* What you have to do
Any images in the material are to be dropped while every line is retyped exactly.

* Exercise data
Content starts
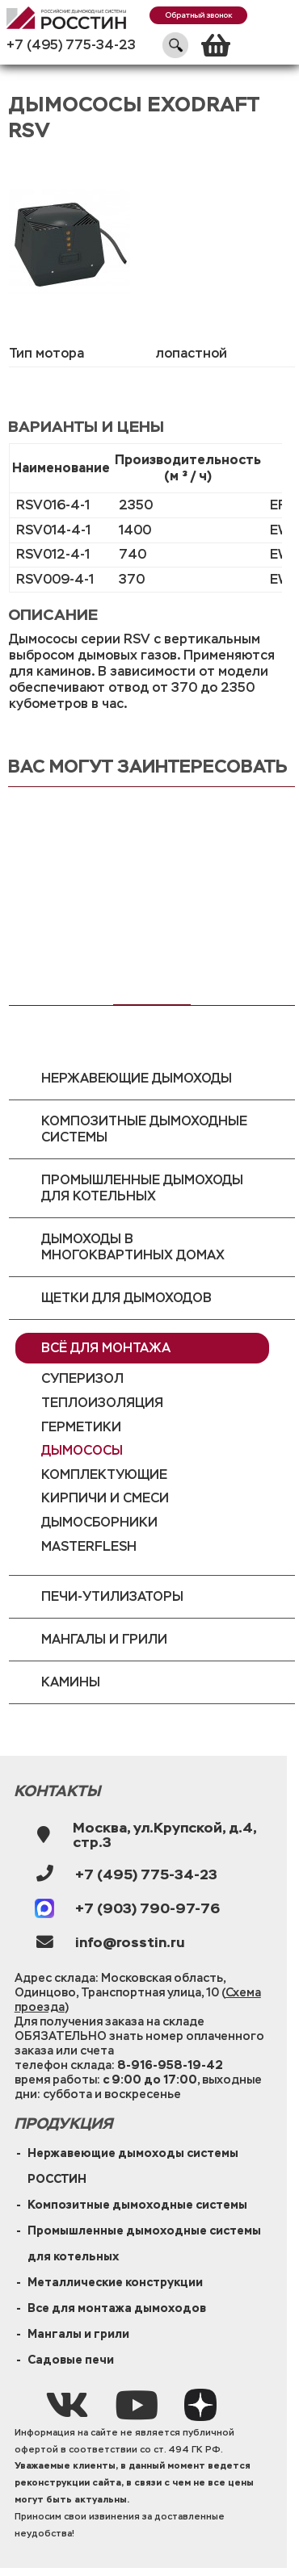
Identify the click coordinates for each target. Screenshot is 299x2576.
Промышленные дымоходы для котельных (142, 1188)
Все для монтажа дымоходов (116, 2308)
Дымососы (82, 1450)
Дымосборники (99, 1522)
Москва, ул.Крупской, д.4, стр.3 (164, 1834)
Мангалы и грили (104, 1639)
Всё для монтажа (106, 1347)
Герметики (81, 1427)
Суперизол (82, 1378)
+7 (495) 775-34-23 (71, 44)
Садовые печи (70, 2359)
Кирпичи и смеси (105, 1498)
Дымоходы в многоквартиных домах (133, 1247)
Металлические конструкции (115, 2282)
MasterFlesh (89, 1546)
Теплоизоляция (102, 1402)
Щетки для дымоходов (126, 1297)
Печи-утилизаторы (112, 1596)
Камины (70, 1682)
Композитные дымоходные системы (144, 1129)
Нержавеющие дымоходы (136, 1078)
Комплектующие (104, 1474)
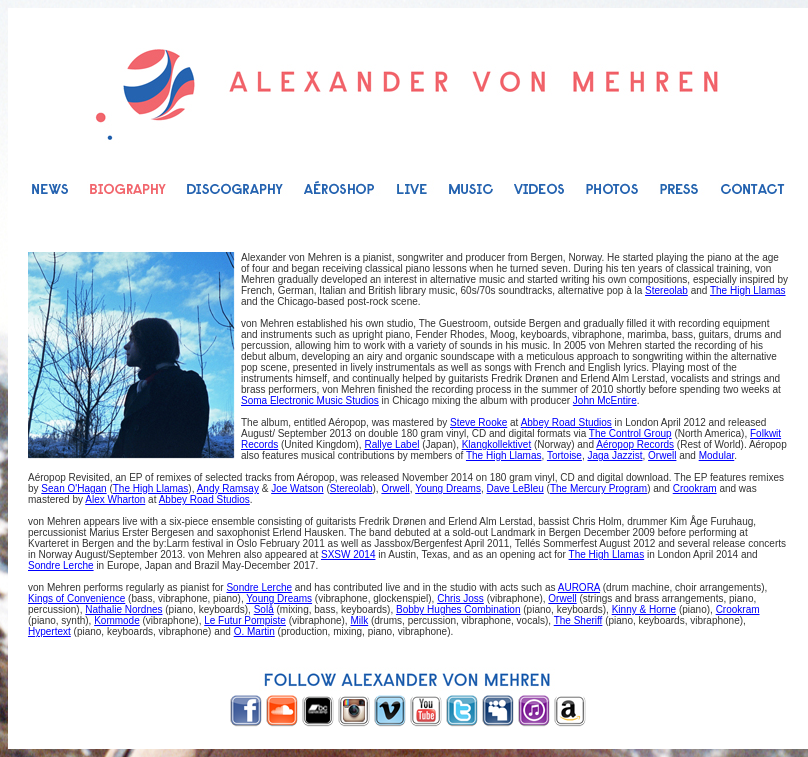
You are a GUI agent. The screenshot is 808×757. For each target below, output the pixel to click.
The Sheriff (578, 620)
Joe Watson (297, 488)
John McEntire (605, 400)
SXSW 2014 (348, 554)
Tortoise (564, 455)
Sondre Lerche (61, 565)
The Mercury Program (598, 488)
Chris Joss (460, 598)
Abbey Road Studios (566, 422)
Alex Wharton (115, 499)
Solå (264, 609)
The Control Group (630, 433)
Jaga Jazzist (614, 455)
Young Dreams (448, 488)
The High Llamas (748, 290)
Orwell (662, 455)
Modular (717, 455)
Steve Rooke (478, 422)
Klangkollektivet (496, 444)
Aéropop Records (635, 444)
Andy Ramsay (228, 488)
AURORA (579, 587)
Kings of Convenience (76, 598)
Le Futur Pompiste (245, 620)
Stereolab (666, 290)
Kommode (117, 620)
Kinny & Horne (644, 609)
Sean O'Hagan (73, 488)
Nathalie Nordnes (123, 609)
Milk (359, 620)
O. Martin (254, 631)
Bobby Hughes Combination (458, 609)
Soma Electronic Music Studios (310, 400)
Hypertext (49, 631)
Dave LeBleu (515, 488)
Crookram (695, 488)
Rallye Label (391, 444)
Content ends
* Result of the task
Identify the click coordinates for each target. Screenshot is 299x2576.
Промышленные дымоходы для котельных (142, 1188)
Все для монтажа дымоходов (116, 2308)
Дымососы (82, 1450)
Дымосборники (99, 1522)
Москва, ул.Крупской, д.4, стр.3 (164, 1834)
Мангалы и грили (104, 1639)
Всё для монтажа (106, 1347)
Герметики (81, 1427)
Суперизол (82, 1378)
+7 (495) 775-34-23 (71, 44)
Садовые печи (70, 2359)
Кирпичи и смеси (105, 1498)
Дымоходы в многоквартиных домах (133, 1247)
Металлические конструкции (115, 2282)
MasterFlesh (89, 1546)
Теплоизоляция (102, 1402)
Щетки для дымоходов (126, 1297)
Печи-утилизаторы (112, 1596)
Камины (70, 1682)
Композитные дымоходные системы (144, 1129)
Нержавеющие дымоходы (136, 1078)
Комплектующие (104, 1474)
You are a GUI agent. The screenshot is 808×757. For each target below, output the pixel to click.
The Sheriff (578, 620)
Joe Watson (297, 488)
John McEntire (605, 400)
SXSW 2014 (348, 554)
Tortoise (564, 455)
Sondre Lerche (61, 565)
The Mercury Program (598, 488)
Chris Joss (460, 598)
Abbey Road Studios (566, 422)
Alex Wharton (115, 499)
Solå (264, 609)
The Control Group (630, 433)
Jaga Jazzist (614, 455)
Young Dreams (448, 488)
The High Llamas (748, 290)
Orwell (662, 455)
Modular (717, 455)
Steve Rooke (478, 422)
Klangkollektivet (496, 444)
Aéropop Records (635, 444)
Andy Ramsay (228, 488)
AURORA (579, 587)
Kings of Convenience (76, 598)
Le Futur Pompiste (245, 620)
Stereolab (666, 290)
Kommode (117, 620)
Kinny & Horne (644, 609)
Sean O'Hagan (73, 488)
Nathalie Nordnes (123, 609)
Milk (359, 620)
O. Martin (254, 631)
Bobby Hughes Combination (458, 609)
Soma Electronic Music Studios (310, 400)
Hypertext (49, 631)
Dave LeBleu (515, 488)
Crookram (695, 488)
Rallye Label (391, 444)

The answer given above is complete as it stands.